I knew it wasn’t her fault, or mine, just the natural consequence of distance. And yet recently the distance had started to loom unforgiving and unmanageable, shadowing almost all my relationships. I felt it when I saw photos of friends’ new boyfriends-turned-husbands, with my baby nieces who were suddenly young girls weaving me pot holders, with my parents who grew a little grayer every time I visited. The people I loved most in the world were living the most important moments of their lives without me, and I was living mine without them.

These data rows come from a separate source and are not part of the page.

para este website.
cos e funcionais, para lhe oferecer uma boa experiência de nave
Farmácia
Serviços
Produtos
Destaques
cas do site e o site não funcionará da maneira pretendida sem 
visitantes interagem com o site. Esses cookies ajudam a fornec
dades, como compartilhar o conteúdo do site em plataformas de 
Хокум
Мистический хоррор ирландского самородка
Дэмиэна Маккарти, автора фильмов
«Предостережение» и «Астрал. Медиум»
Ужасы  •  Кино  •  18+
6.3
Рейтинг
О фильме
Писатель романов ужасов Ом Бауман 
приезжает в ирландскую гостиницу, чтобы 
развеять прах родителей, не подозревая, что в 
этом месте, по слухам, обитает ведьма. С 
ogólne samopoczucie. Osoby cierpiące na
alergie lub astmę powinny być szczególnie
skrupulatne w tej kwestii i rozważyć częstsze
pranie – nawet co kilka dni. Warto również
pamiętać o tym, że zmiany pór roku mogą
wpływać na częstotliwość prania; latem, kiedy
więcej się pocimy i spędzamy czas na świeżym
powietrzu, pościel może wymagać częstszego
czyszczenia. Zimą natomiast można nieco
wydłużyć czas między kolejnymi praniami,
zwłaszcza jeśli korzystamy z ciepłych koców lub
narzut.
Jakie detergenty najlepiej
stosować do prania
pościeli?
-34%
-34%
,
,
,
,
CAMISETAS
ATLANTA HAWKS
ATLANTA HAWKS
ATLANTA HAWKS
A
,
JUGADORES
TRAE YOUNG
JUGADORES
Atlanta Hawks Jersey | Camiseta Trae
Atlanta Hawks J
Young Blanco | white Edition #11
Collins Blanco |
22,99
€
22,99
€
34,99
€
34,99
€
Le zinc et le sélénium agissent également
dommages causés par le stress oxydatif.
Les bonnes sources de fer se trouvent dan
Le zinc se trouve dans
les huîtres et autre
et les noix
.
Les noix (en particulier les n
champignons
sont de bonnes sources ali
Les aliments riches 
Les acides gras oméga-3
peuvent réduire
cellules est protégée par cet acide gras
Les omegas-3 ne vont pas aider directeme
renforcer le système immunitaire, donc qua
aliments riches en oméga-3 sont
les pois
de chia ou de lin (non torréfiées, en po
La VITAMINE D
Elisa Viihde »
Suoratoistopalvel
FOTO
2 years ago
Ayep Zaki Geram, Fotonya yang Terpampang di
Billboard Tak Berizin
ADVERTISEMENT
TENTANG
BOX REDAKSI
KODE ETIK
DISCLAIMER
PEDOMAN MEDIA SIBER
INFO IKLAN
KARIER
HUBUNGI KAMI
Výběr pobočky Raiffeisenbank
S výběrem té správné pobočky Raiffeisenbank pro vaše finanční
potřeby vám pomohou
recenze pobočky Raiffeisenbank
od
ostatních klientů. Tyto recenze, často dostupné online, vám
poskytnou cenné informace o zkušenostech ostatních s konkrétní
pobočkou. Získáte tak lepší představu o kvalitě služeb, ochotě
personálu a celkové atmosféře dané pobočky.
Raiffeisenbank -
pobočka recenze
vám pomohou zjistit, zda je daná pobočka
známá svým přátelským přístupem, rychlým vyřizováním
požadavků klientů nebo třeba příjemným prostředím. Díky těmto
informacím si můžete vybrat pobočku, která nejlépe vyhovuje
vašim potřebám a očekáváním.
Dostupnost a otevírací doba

It took me a while to recognize the emotion, unfamiliar as it was, but when I did, it scratched at me with thorny immediacy: I was homesick.

– Ann Mah, Mastering the Art of French Eating

i recently read this bit and several of my friends immediately came to mind. and of course family. i didn’t even have to think. they were this passage. it makes me sad to think that some of my closest friends inhabit or will inhabit certain places and times in my past and are absent from my now.

bd and i won’t be able to just stroll across campus and knock on each other’s studios, i won’t get to see theresa’s ellie and olivia or sarah’s elliot grow up. and most sadly, i can’t (at least for now), hop on a train or in a car to see my mom or dad. the beauty of these friendships and of family though, is that when the circles do overlap, however rarely or briefly, it’s the most effortless feeling. you feel like you’re home, wherever that is.